Start of Records to use
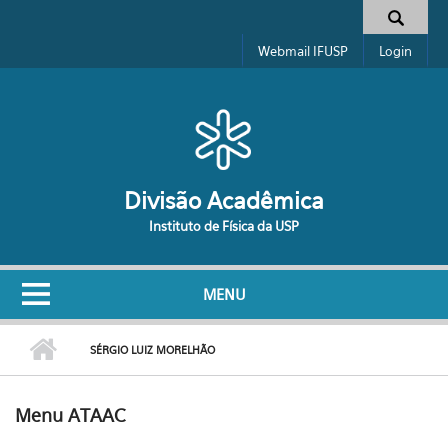
Pular para o conteúdo principal
Formulário de busca
Webmail IFUSP
Login
Divisão Acadêmica
Instituto de Física da USP
MENU
SÉRGIO LUIZ MORELHÃO
Menu ATAAC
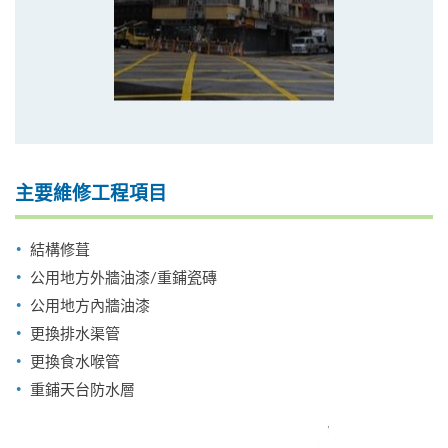
主要維修工程項目
結構修葺
公用地方外牆油漆/重鋪瓷磚
公用地方內牆油漆
更換排水渠管
更換食水喉管
重鋪天台防水層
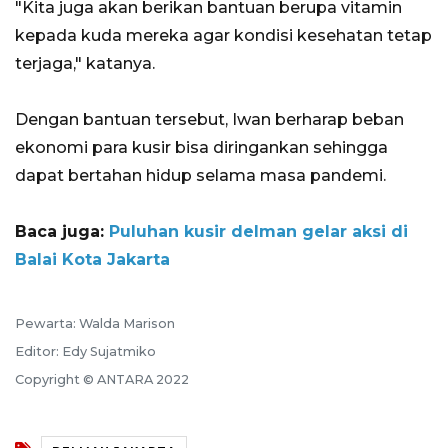
"Kita juga akan berikan bantuan berupa vitamin
kepada kuda mereka agar kondisi kesehatan tetap
terjaga," katanya.
Dengan bantuan tersebut, Iwan berharap beban
ekonomi para kusir bisa diringankan sehingga
dapat bertahan hidup selama masa pandemi.
Baca juga:
Puluhan kusir delman gelar aksi di
Balai Kota Jakarta
Pewarta: Walda Marison
Editor: Edy Sujatmiko
Copyright © ANTARA 2022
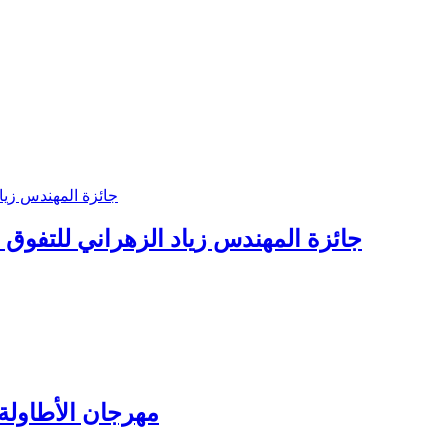
جائزة المهندس زياد الزهراني للتفوق ال
مهرجان الأطاولة 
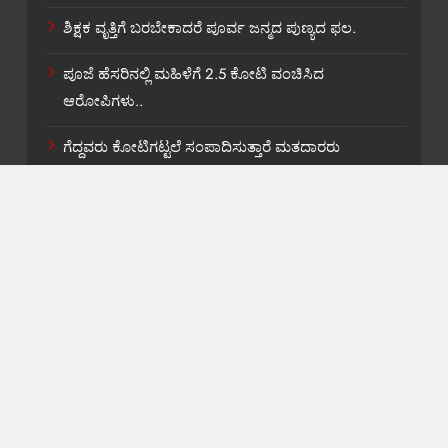
ಶಿಕ್ಷಕ ವೃತ್ತಿಗೆ ಬರಬೇಕಾದರೆ ಪೂರ್ವ ಜನ್ಮದ ಪುಣ್ಯದ ಫಲ.
ಪೂಜೆ ಹೆಸರಿನಲ್ಲಿ ಮಹಿಳೆಗೆ 2.5 ಕೋಟಿ ವಂಚಿಸಿದ
ಆರೋಪಿಗಳು..
ಗೆದ್ದವರು ಕೋಟಿಗಟ್ಟಲೆ ಸಂಪಾದಿಸುತ್ತಾರೆ ಮತದಾರರು
ಭಿಕ್ಷುಕರಲ್ಲಾ…
About US
Contact Us
Privacy Policy
Terms and Condition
End of Records to use
* Try it: For the material above, give every line again exactly and leave out the pictures.

* Solution:
Pular para o conteúdo principal
Formulário de busca
Webmail IFUSP
Login
Divisão Acadêmica
Instituto de Física da USP
MENU
SÉRGIO LUIZ MORELHÃO
Menu ATAAC
主要維修工程項目
結構修葺
公用地方外牆油漆/重鋪瓷磚
公用地方內牆油漆
更換排水渠管
更換食水喉管
重鋪天台防水層
"Kita juga akan berikan bantuan berupa vitamin
kepada kuda mereka agar kondisi kesehatan tetap
terjaga," katanya.
Dengan bantuan tersebut, Iwan berharap beban
ekonomi para kusir bisa diringankan sehingga
dapat bertahan hidup selama masa pandemi.
Baca juga:
Puluhan kusir delman gelar aksi di
Balai Kota Jakarta
Pewarta: Walda Marison
Editor: Edy Sujatmiko
Copyright © ANTARA 2022
جائزة المهندس زياد الزهراني للتفوق ال
مهرجان الأطاولة 
ಶಿಕ್ಷಕ ವೃತ್ತಿಗೆ ಬರಬೇಕಾದರೆ ಪೂರ್ವ ಜನ್ಮದ ಪುಣ್ಯದ ಫಲ.
ಪೂಜೆ ಹೆಸರಿನಲ್ಲಿ ಮಹಿಳೆಗೆ 2.5 ಕೋಟಿ ವಂಚಿಸಿದ
ಆರೋಪಿಗಳು..
ಗೆದ್ದವರು ಕೋಟಿಗಟ್ಟಲೆ ಸಂಪಾದಿಸುತ್ತಾರೆ ಮತದಾರರು
ಭಿಕ್ಷುಕರಲ್ಲಾ…
About US
Contact Us
Privacy Policy
Terms and Condition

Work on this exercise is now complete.